Since \(\Gamma(k+1) = k!\) for non-negative integers \(k\),

\[ f_X(x) = \frac{n!}{x!\,(n-x)!}\cdot\frac{x!\,(n-x)!}{(n+1)!} = \frac{1}{n+1}, \qquad x = 0, 1, \ldots, n. \]

Therefore, if \(\Theta \sim \text{Unif}[0,1]\), then \(X\) follows a discrete uniform distribution on \(\{0, 1, \ldots, n\}\).

Posterior Distribution via Bayes’ Theorem

We apply Bayes’ Theorem to find \(f_{\Theta|X}(\theta|x)\):

\[ f_{\Theta|X}(\theta|x) = \frac{f_{X,\Theta}(x,\theta)}{f_X(x)} = \frac{f_{X|\Theta}(x|\theta)\cdot f_\Theta(\theta)}{f_X(x)}. \]

Substituting:

\[ f_{\Theta|X}(\theta|x) = \frac{\dbinom{n}{x}\theta^x(1-\theta)^{n-x}\cdot 1}{\dfrac{1}{n+1}} = \frac{(n+1)!}{x!\,(n-x)!}\,\theta^x(1-\theta)^{n-x}. \]

We can rewrite this in terms of Gamma functions:

\[ f_{\Theta|X}(\theta|x) = \frac{\Gamma(n+2)}{\Gamma(x+1)\,\Gamma(n-x+1)}\,\theta^{(x+1)-1}(1-\theta)^{(n-x+1)-1}, \]

which is exactly the \(\text{Beta}(x+1,\, n-x+1)\) density.

Posterior Distribution

\[ \Theta \mid X = x \;\sim\; \text{Beta}(x+1,\; n-x+1) \]

Numerical example: Suppose \(n = 20\) and we observe \(x = 13\) heads. Starting from a Uniform prior:

\[ \text{Prior: } \Theta \sim \text{Unif}[0,1]; \qquad \text{Posterior: } \Theta \mid X = 13 \;\sim\; \text{Beta}(14,\, 8). \]

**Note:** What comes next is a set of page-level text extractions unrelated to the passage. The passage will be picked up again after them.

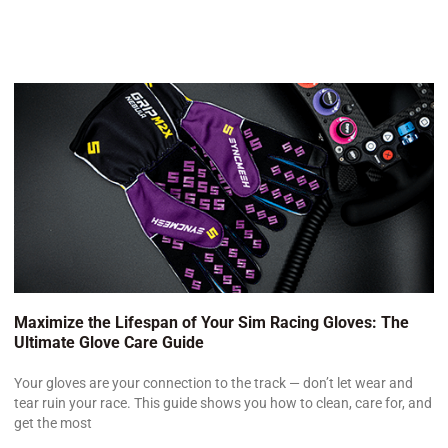
Maximize the Lifespan of Your Sim Racing Gloves: The
Ultimate Glove Care Guide
Your gloves are your connection to the track — don’t let wear and
tear ruin your race. This guide shows you how to clean, care for, and
get the most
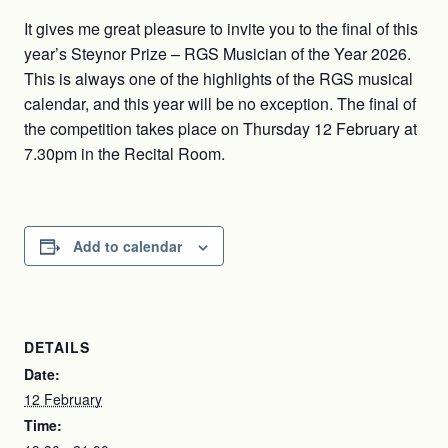
It gives me great pleasure to invite you to the final of this
year’s Steynor Prize – RGS Musician of the Year 2026.
This is always one of the highlights of the RGS musical
calendar, and this year will be no exception. The final of
the competition takes place on Thursday 12 February at
7.30pm in the Recital Room.
Add to calendar
DETAILS
Date:
12 February
Time:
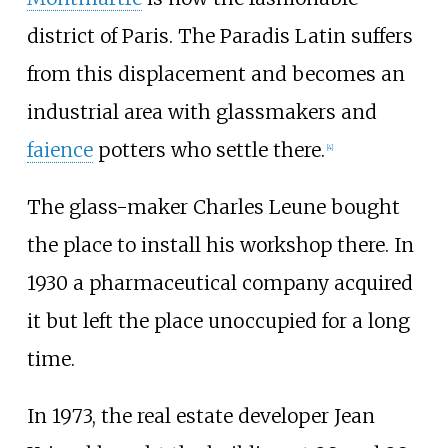
district of Paris. The Paradis Latin suffers
from this displacement and becomes an
industrial area with glassmakers and
faience
potters who settle there.
[
4
]
The glass-maker Charles Leune bought
the place to install his workshop there. In
1930 a pharmaceutical company acquired
it but left the place unoccupied for a long
time.
In 1973, the real estate developer Jean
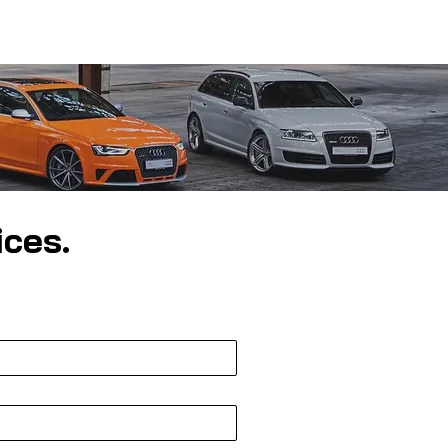
ices.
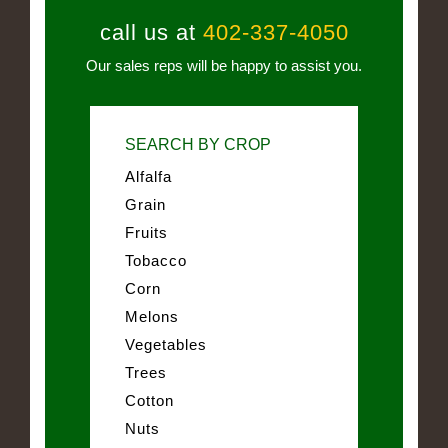
call us at
402-337-4050
Our sales reps will be happy to assist you.
SEARCH BY CROP
Alfalfa
Grain
Fruits
Tobacco
Corn
Melons
Vegetables
Trees
Cotton
Nuts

(Note: \(n - x + 1 = 20 - 13 + 1 = 8\).)

Summary: The Bayesian Approach

Bayesian Estimation — General Framework
  • Treat the unknown parameter \(\theta\) as the value of some random variable \(\Theta\).
  • Define a prior density \(f_\Theta(\theta)\).
  • Adjust \(f_\Theta(\theta)\) based on observed data \(X\) to get the posterior density \(f_{\Theta|X}(\theta|x)\).

The key relationships are:

\[ f_{X,\Theta}(x,\theta) = f_{X|\Theta}(x|\theta)\cdot f_\Theta(\theta) \]

\[ f_X(x) = \int f_{X,\Theta}(x,\theta)\,d\theta = \int f_{X|\Theta}(x|\theta)\,f_\Theta(\theta)\,d\theta \qquad \text{(marginal likelihood)} \]

\[ f_{\Theta|X}(\theta|x) = \frac{f_{X,\Theta}(x,\theta)}{f_X(x)} = \frac{f_{X|\Theta}(x|\theta)\cdot f_\Theta(\theta)}{\displaystyle\int f_{X|\Theta}(x|\theta)\,f_\Theta(\theta)\,d\theta} \]

Since \(f_X(x)\) is a constant with respect to \(\theta\), we have the fundamental result:

\[ \boxed{f_{\Theta|X}(\theta|x) \;\propto\; f_{X|\Theta}(x|\theta)\cdot f_\Theta(\theta)} \]

\[ \text{posterior} \;\propto\; \text{likelihood} \times \text{prior} \]

(Rice 2006; Pimentel 2024)

References

Pimentel, Sam. 2024. “STAT 135 Lecture Slides.” Lecture slides (shared privately).
Rice, John A. 2006. Mathematical Statistics and Data Analysis. 3rd ed. Duxbury Press.